3.6Bij de beoordeling van de vraag of [geïntimeerde] op straffe van persoonlijke aansprakelijkheid de huurovereenkomst een halfjaar voor 1 januari 2012 en een halfjaar voor 1 januari 2014 had moeten opzeggen zijn de volgende feiten en omstandigheden van belang.
( a) De kleding-/modebranche is ernstig getroffen door de kredietcrisis in 2008/2009. In de jaren daarna is de situatie in de modebranche steeds verder verslechterd, zo blijkt onder meer uit de publicatie ‘Rabobank Cijfers & Trends’ van 22 mei 2014 (productie 36 bij conclusie van antwoord in conventie).
( b) Als onvoldoende betwist staat vast dat WFC Vastgoed te kampen had met een enorme leegloop (meer dan 20% van de showrooms in het World Fashion Centre stond leeg) en met zogenoemde grijze leegstand (huurders die de huur niet meer konden betalen) en dat WFC Vastgoed onvoldoende nieuwe huurders kon vinden en aan nieuwe huurders kortingen op de huurprijs (inloopkortingen) moest verlenen.
( c) Mixi heeft bij monde van [geïntimeerde] herhaaldelijk aan WFC Vastgoed kenbaar gemaakt dat er financiële problemen waren, in 2009 verwachtte zij liquiditeitsproblemen, en dat de huurprijs voor haar te hoog was (zie 2.1(x)). Het hof wijst in dat verband nog op de volgende correspondentie:
- Interne e-mail van [A] aan [B] van WFC Vastgoed (productie 2 bij conclusie van antwoord) van 24 juni 2011 waarin [A] schrijft dat [geïntimeerde] van Mixi met WFC Vastgoed de huurachterstand wil bespreken en dat hij hem een aanbod heeft gedaan om in een andere ruimte te gaan zitten omdat hij zijn huidige huurprijs niet kan betalen.

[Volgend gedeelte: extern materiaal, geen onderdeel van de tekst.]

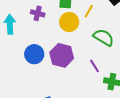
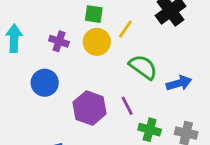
purple cross: (38, 13) -> (59, 41), moved
purple hexagon: (62, 55) -> (90, 108), moved

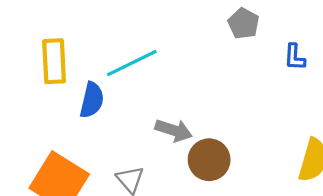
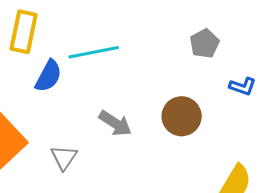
blue L-shape: (295, 57) -> (243, 86), turned -88
brown circle: (209, 160) -> (182, 116), moved

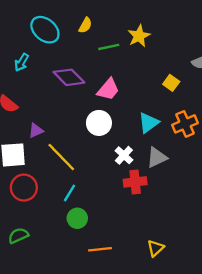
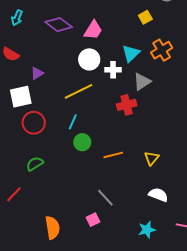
yellow square: (171, 83) -> (145, 17), turned 32
white cross: (124, 155) -> (113, 70), moved, turned -35
yellow line: (61, 157) -> (79, 91), moved, turned -64
orange line: (100, 249) -> (113, 155), moved

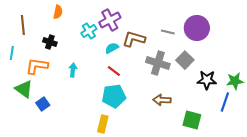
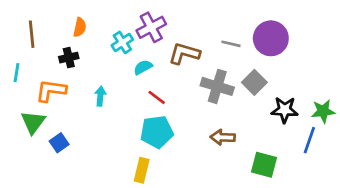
orange semicircle: (58, 12) -> (80, 27), moved
black cross: (50, 42) -> (69, 58), turned -32
cyan semicircle: (112, 48) -> (143, 67), moved
green triangle: (24, 89) -> (33, 122), turned 30

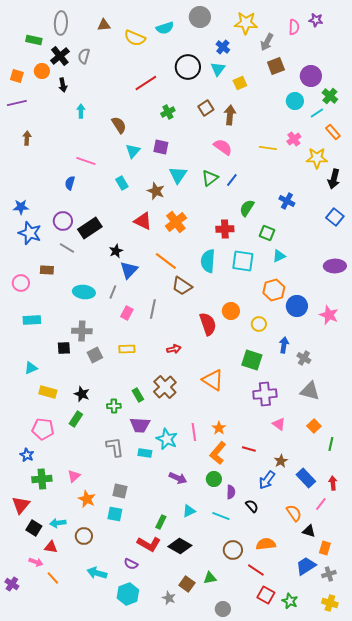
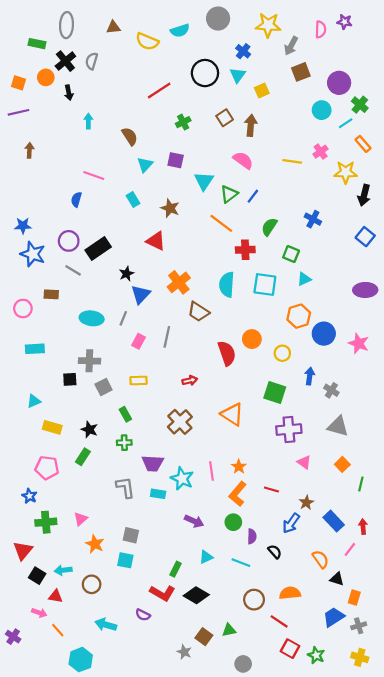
cyan triangle: (178, 175) -> (204, 181), moved
orange cross: (176, 222) -> (179, 282), moved
orange line: (166, 261) -> (221, 223), moved
green rectangle: (138, 395) -> (125, 414), moved
cyan hexagon: (128, 594) -> (81, 660), moved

- Brief van [A] van WFC Vastgoed aan Mixi van 13 september 2011 (productie 4 bij conclusie van antwoord), waarin hij schrijft dat ondanks herhaaldelijk verzoek om de huurachterstand in te lopen er momenteel nog een bedrag openstaat van € 20.213,70.
- Brief van Mixi aan WFC Vastgoed van 15 september 2011 (productie 5 bij conclusie van antwoord) waarin [geïntimeerde] onder meer schrijft dat hij graag in overleg wil treden over een mogelijke andere huurruimte, waarbij het voorstel van 2 augustus 2011 géén optie is. Verder schrijft [geïntimeerde]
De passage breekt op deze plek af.